◆ WHAT YOU WILL DO
Below are some records. Print exactly the lines between the one holding "地域とともに循環型社会に貢献し、" and the one holding "Zobacz więcej", inclusive, and nothing else.

◆ PROVIDED DATA

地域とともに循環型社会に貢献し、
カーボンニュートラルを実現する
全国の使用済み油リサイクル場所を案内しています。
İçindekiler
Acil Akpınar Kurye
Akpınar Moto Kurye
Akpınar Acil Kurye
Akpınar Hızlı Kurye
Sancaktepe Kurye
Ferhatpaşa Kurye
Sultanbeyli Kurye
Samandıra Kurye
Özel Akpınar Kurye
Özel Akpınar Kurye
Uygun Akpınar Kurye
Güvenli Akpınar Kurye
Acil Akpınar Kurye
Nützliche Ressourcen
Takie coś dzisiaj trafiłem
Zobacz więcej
--
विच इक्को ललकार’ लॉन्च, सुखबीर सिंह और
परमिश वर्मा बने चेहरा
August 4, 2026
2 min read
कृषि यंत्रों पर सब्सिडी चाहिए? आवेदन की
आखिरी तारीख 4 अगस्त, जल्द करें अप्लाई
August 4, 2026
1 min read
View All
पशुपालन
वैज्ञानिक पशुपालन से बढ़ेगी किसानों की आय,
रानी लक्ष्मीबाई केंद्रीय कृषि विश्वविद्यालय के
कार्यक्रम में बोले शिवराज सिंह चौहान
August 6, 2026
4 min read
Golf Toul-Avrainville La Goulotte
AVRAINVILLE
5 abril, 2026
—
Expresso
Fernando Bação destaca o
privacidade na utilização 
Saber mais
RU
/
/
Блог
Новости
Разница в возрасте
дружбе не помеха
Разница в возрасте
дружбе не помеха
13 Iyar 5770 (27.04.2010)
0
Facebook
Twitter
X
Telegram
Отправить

◆ RESPONSE TO THE EXERCISE
地域とともに循環型社会に貢献し、
カーボンニュートラルを実現する
全国の使用済み油リサイクル場所を案内しています。
İçindekiler
Acil Akpınar Kurye
Akpınar Moto Kurye
Akpınar Acil Kurye
Akpınar Hızlı Kurye
Sancaktepe Kurye
Ferhatpaşa Kurye
Sultanbeyli Kurye
Samandıra Kurye
Özel Akpınar Kurye
Özel Akpınar Kurye
Uygun Akpınar Kurye
Güvenli Akpınar Kurye
Acil Akpınar Kurye
Nützliche Ressourcen
Takie coś dzisiaj trafiłem
Zobacz więcej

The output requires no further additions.